Saturday, April 25, 2009

Problem with the Matrix

As many AF readers know, Carl Brannen has been diligently trying to solve the magic matrix decomposition problem for $3 \times 3$ unitary matrices. Now Lubos Motl very helpfully decided to solve this problem for Carl, also providing witty commentary along the lines of
Let me give you some examples because they’re easier for you than mathematics. Math class is hard, Barbie.
Unfortunately, he made a very elementary mistake and failed to solve the problem after all, but was somewhat annoyed, it would seem, when Carl pointed this out to him. I am informed that Carl has now been banned from Motl's blog. It is a shame that we cannot continue this fruitful collaboration because, as Carl often points out, Motl has made lasting contributions to physics with his concept of tripled Pauli statistics. We will just have to continue playing with our simple matrices alone.

6 Comments:

Blogger Kea said...

Dear Lubos, unfortunately I am still fairly impoverished and liquidation could only be a positive thing for me financially. Apologies if I have misunderstood the situation with regards to magic matrices.

April 26, 2009 1:15 AM  
Blogger CarlBrannen said...

I should defend Lubos a little here. It's a matter of the difference between "from a unique" and "from the unique".

He interpreted the sentence "Every unitary 3x3 matrix can be obtained from a unique magic unitary matrix by multiplying rows and columns by arbitrary complex phases." as if it had instead been "the unique magic unitary matrix" and proceeded to show that there was no such unique matrix.

Mathematicians get used to speaking like this but it doesn't necessarily translate to well into physics speak. Along that line, a better way of putting it would be to write "Every unitary 3x3 matrix can be obtained uniquely from a magic unitary matrix", but the "from a unique" construct is not uncommon in mathematics.

The problem with Lubos and most other professionals is that they're not attempting to obtain information in this sort of thing. They're only looking for errors, and if they can misinterpret things, so much the better, they find an error more quickly (theirs). This is why you can't teach an old dog new tricks; their hearing is failing.

April 26, 2009 7:36 PM  
Blogger CarlBrannen said...

By the way, the thought that Lubos would sue you or me for defaming him is multidimensionally laughable.
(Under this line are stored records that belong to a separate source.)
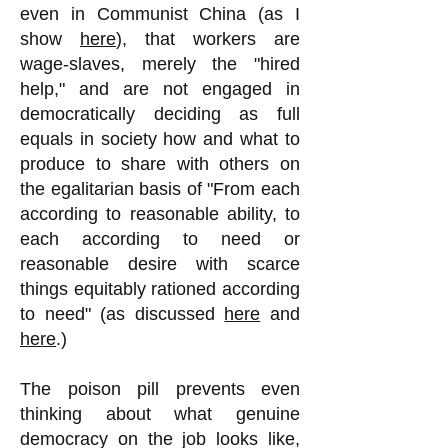
even in Communist China (as I
show
here
), that workers are
wage-slaves, merely the "hired
help," and are not engaged in
democratically deciding as full
equals in society how and what to
produce to share with others on
the egalitarian basis of "From each
according to reasonable ability, to
each according to need or
reasonable desire with scarce
things equitably rationed according
to need" (as discussed
here
and
here
.)
The poison pill prevents even
thinking about what genuine
democracy on the job looks like,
He already has an awful reputation, neither of us has any money, he was mathematically wrong, and in any case we haven't defamed him.

April 26, 2009 7:38 PM  
Blogger Kea said...

Yes, to be fair, Lubos is not mistaken that I am often quite stupid and truly obsessed with these matrices. But then I do try to forgive myself for this, since I care about the physics. And as an old dog myself, I do hope to see more young people playing with these questions.

April 26, 2009 10:38 PM  
Anonymous a quantum diaries survivor said...

From my personal experience, Lubos does occasionally admit a mistake - but only after having made it very embarassing for himself, and only if forced to do it by checking the matter with people who know better.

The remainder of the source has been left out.